Care Net is using religious scripture as a cover for their harmful ideology, and cherry-picking what, why, and how to apply it to the reality they want to create. On their website is video of Care Net CEO Roland Warren declaring that “the first thing that should come to our mind when we see a pregnant woman is that she needs to become a disciple of Jesus Christ.” [2] How is it that an organization that claims to provide pregnancy care has as its first goal religious conversion as opposed to health and wellness services?

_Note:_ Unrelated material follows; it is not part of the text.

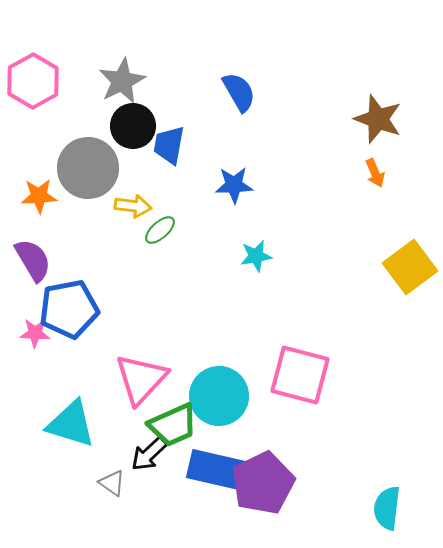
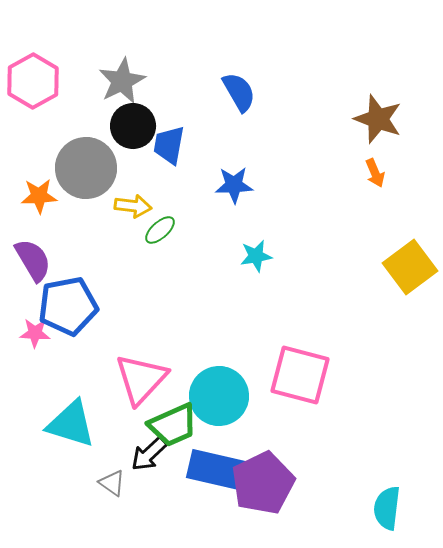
gray circle: moved 2 px left
blue pentagon: moved 1 px left, 3 px up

The ’pro-life’ movement is keen to tout their activism as a core component of the freedom to practice their religion, but disregard the reality that practicing and promoting their beliefs tramples others’ rights. Anti-abortion fake clinics in particular espouse that family is important and we should care about the lives of others, while simultaneously attempting to enforce beliefs they call religious onto pregnant people. It just so happens these beliefs offer no acknowledgement that abortion helps many families thrive, nor that individual autonomy is not included in their worldview. Simply, their ‘vision’ for manipulating  women (indeed, all people with capacity for pregnancy) to be “a disciple of Jesus Christ” will be by luring them to their anti-abortion fake clinics to receive stigmatizing counseling that would manipulate them into carrying a pregnancy.

Care Net claims to have distributed more than $63 million worth of free ‘education’, as well as material, health, and emotional support to bolster this “pro-abundant life” mission. [2] But I can’t help but imagine if that same $63 million was actually going back into communities experiencing systemic oppression to support birthing people without an ulterior motive against abortion, wouldn’t birth outcomes be better?  Imagine that money working to change the circumstances for people who can become pregnant and children to live their lives with health care, stable income, secure housing, paid parental leave, free childcare, and accessible and affordable food, to name a few immediate needs.

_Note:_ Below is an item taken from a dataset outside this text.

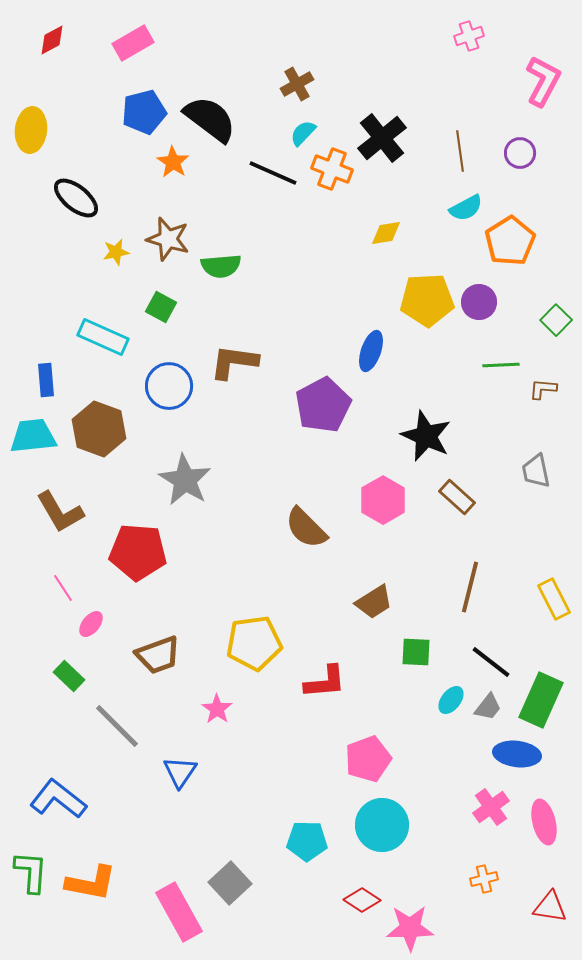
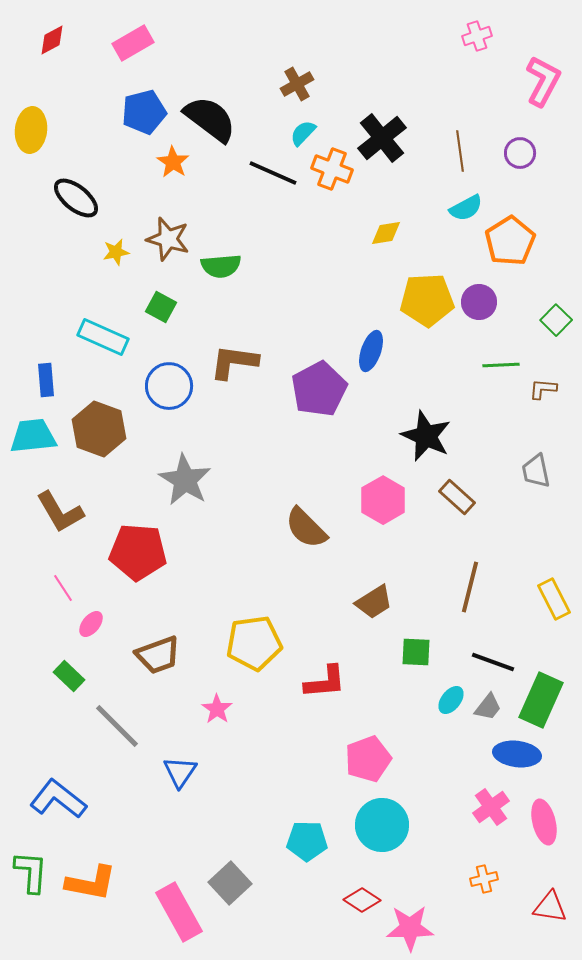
pink cross at (469, 36): moved 8 px right
purple pentagon at (323, 405): moved 4 px left, 16 px up
black line at (491, 662): moved 2 px right; rotated 18 degrees counterclockwise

Unfortunately, that doesn’t seem to be the case. Just look at states like Mississippi, which has only one abortion provider left – for now. In Mississippi, where Care Net anti-abortion fake clinics make up almost half of the 31 anti-abortion fake clinics in the state, the maternal and infant mortality rate is the highest in the nation. [3] What in the world is Care Net actually doing to promote ‘abundant life’ when the people they claim to care so much about are losing their lives, doing the very thing they aspire to manipulate and shame pregnant people into to doing?

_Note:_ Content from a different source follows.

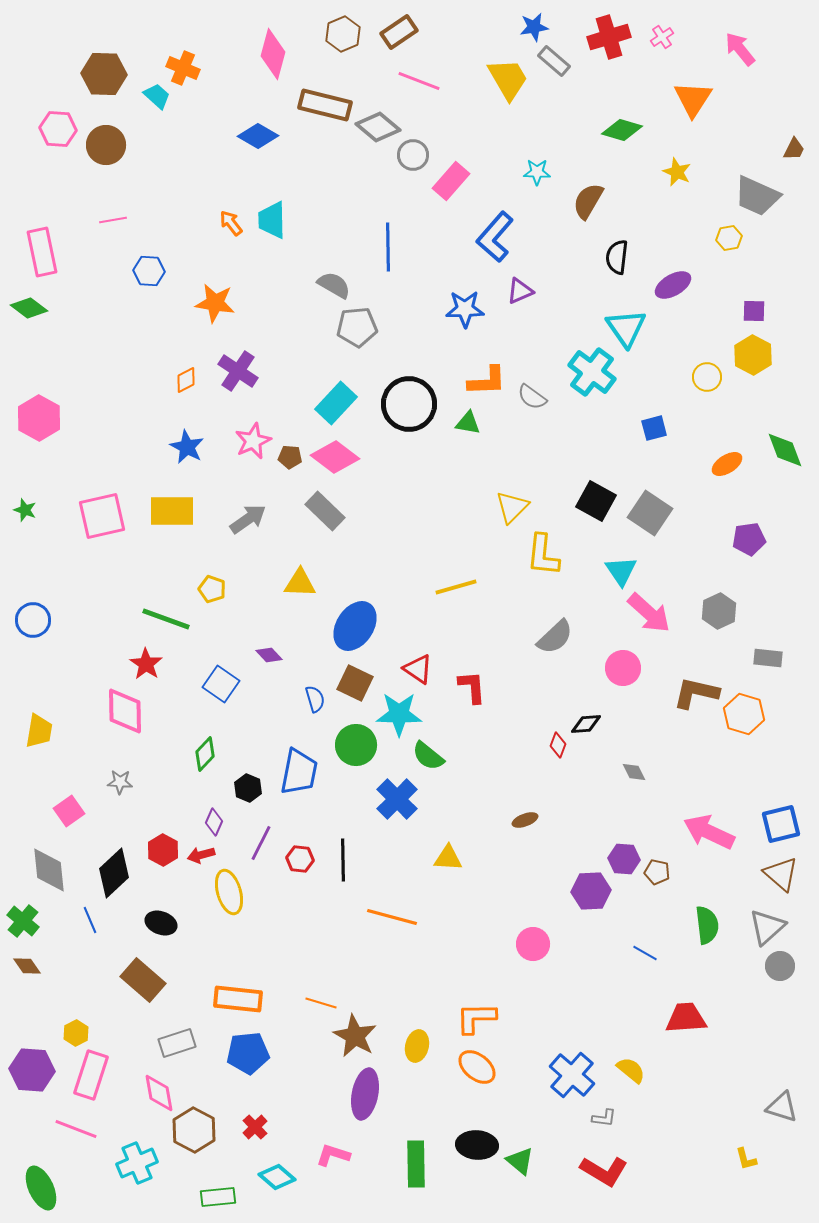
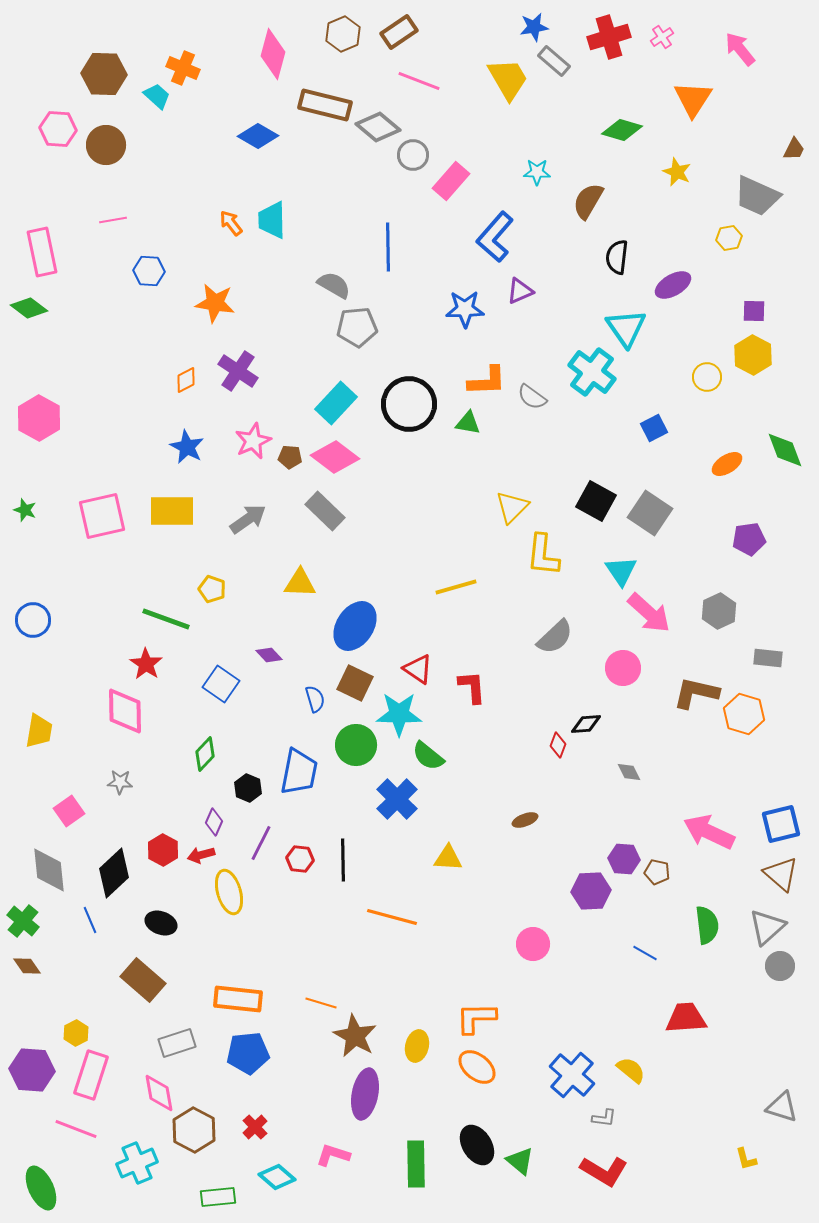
blue square at (654, 428): rotated 12 degrees counterclockwise
gray diamond at (634, 772): moved 5 px left
black ellipse at (477, 1145): rotated 54 degrees clockwise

To be clear, creating community locally or around the world through their religious beliefs and practices is not inherently bad. The problem lies within the fact that Care Net, its anti-abortion fake clinics, and supporters are using their Christian supremacist interpretation of the Bible to influence culture and policy that is actively and continually harming millions of people with capacity for pregnancy, whether they do or don’t hold the same beliefs.

So, back to this conference and the idea of centering men in service of an agenda targeting women (and all people with capacity for pregnancy, whether or not abortion opponents will affirm their true gender). It is true anti-abortion fake clinics deepen patriarchal control, wield manipulative religious rhetoric and empower people, specifically men, to control the information, religious dogma, and rights that pregnant people get about abortion and their pregnancies.